The City of Ottawa has fielded 39 complaints so far this year related to backyard chickens in residential areas, and despite municipal efforts to deter people from keeping fowl in their backyards, the numbers suggest residents aren’t keen to give up their fresh eggs.
Roger Chapman, director of Ottawa By-law and Regulatory Services, said bylaw complaints have included, but aren’t limited to: noise, odour, waste disposal, attracting predators, potential fire hazards associated with coops, and costs stemming from rescuing abandoned or errant chickens.
Bylaw received 41 complaints related to backyard chickens for all of 2021 and 55 in 2022.
A number of nearby municipalities allow backyard fowl, and there have been past attempts to amend Ottawa’s By-law #2003-77, which prohibits the birds in residential zoning (while still allowing them in areas zones agricultural). There’s no sign currently that city councillors favour changing the rules.
Nearby Carleton Place OK’d the owning of backyard chicken on March 23, 2021, and proponents in that area say the benefits are vast and the concerns overstated.
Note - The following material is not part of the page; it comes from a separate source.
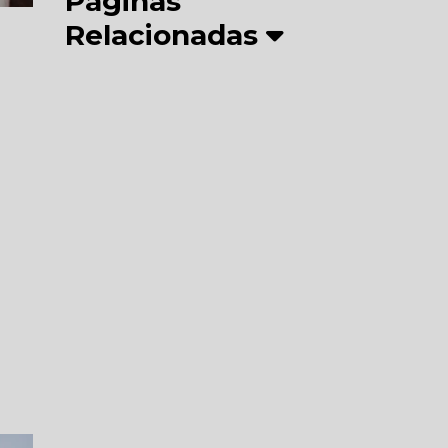
Páginas
Relacionadas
Carleton Place resident Kelly Nephin kept six hens in her backyard for years before spearheading adoption of the local bylaw that permits residents in the town to raise hens.
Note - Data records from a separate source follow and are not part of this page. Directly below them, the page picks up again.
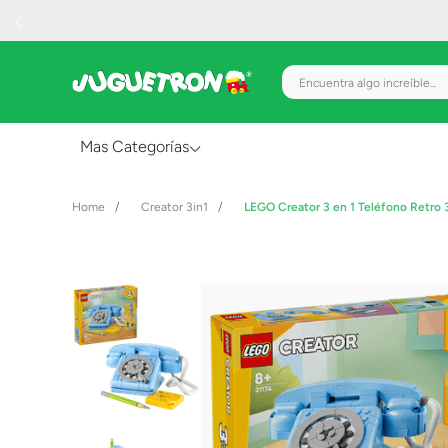
Encuentra algo increíble.
Mas Categorías
Al Aire Libre
Creator 3in1
LEGO Creator 3 en 1 Teléfono Retro 
Juguetes para Bebés
Preescolar
Creatividad y Arte
Figuras de Acción
Gadgets y Electrónicos
Juegos de Mesa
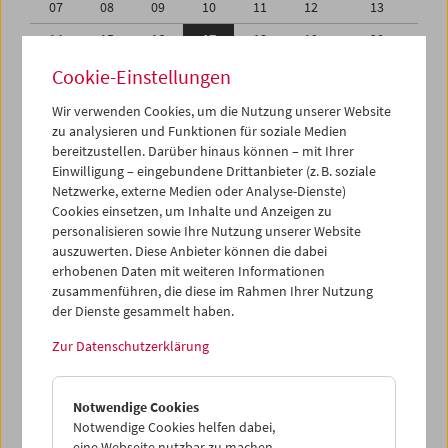
07
08
09
10
11
12
13
14
15
16
17
18
19
20
21
22
23
24
25
26
27
Cookie-Einstellungen
28
29
30
01
02
03
04
Wir verwenden Cookies, um die Nutzung unserer Website
zu analysieren und Funktionen für soziale Medien
05
06
07
08
09
10
11
bereitzustellen. Darüber hinaus können – mit Ihrer
Einwilligung – eingebundene Drittanbieter (z. B. soziale
iCalender
Netzwerke, externe Medien oder Analyse-Dienste)
Cookies einsetzen, um Inhalte und Anzeigen zu
Programmheft-PDF
personalisieren sowie Ihre Nutzung unserer Website
auszuwerten. Diese Anbieter können die dabei
English language or subtitles
erhobenen Daten mit weiteren Informationen
zusammenführen, die diese im Rahmen Ihrer Nutzung
der Dienste gesammelt haben.
< Vorherige Woche
Nächste Woche >
Zur Datenschutzerklärung
Mo 14.11.
Notwendige Cookies
Di 15.11.
Notwendige Cookies helfen dabei,
eine Webseite nutzbar zu machen,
“When places can’t have [backyard chickens] I think it is absolutely silly,” Nephin said, “I wish towns and cities would be more open to it because I don’t see where the problem is.”
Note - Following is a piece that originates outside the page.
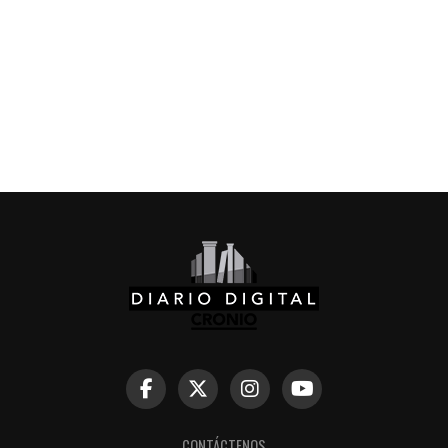
CONTÁCTENOS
Nephin, equipped with more than eight years of backyard chicken experience, says concerns noted by the City of Ottawa are “simply not true.” Common misconceptions about chickens, she said, are “that they smell, they are noisy and that they bring in predators — none of that is true.”
“They aren’t bringing in any predators that aren’t opportunists and already there, they’re quieter and …not nearly as stinky as someone who doesn’t clean up after their dog,” she said.
Toby Randell, the mayor of Carleton Place and lifelong resident, said when he stepped into Nephin’s backyard for the first time, “you wouldn’t know the chickens were there. I assumed there would be a smell and mess, but truly none of that happened. The chickens are good composters and clean up a lot of food scraps,” Randell said.
Since Carleton Place enacted its bylaw in 2021, Randell said he has “not heard of one incident of a chicken coop being raided or a chicken dying from a predator. I can only comment on my community’s experience and I can say it has been almost entirely positive.”
However, Randell noted, there are discrepancies between Carleton Place and the national capital. “You aren’t comparing apples to apples with Ottawa and Carleton Place,” he said.
“It’s much more dense in certain parts of Ottawa and regulating space from neighbouring properties is an important aspect of regulation. I could see how enacting a bylaw like this in a city as diverse in terms of subdivision and density could be really difficult,” said Randell.
In Ottawa, he said, “It would be interesting to see how they [city council] could incorporate it with the eclectic sizing of the housing; it would have to be a different bylaw than what Carleton Place has.”
Brigitte Pellerin, an Ottawa resident and freelance journalist who wrote an article endorsing backyard fowl after Gatineau allowed urban residents to own chickens back in 2019, said challenges unique to Ottawa shouldn’t sway councillors from revisiting the rules.
“It is not too big of an [initiative] to tackle because other places have tackled it, allowed backyard chickens, and the sky did not fall,” Pellerin said, “I’m not a specialist in what regulations need to be in place, but look at cities who have implemented [backyard chickens] successfully, including Gatineau, and look at what regulations they have on the books and maybe start from there.”
As of September, 2023, a number of cities in Ontario allow urban chickens including, Toronto, Kingston, Brampton and Gatineau.
As for Ottawa, there is a backyard-chicken petition on change.org.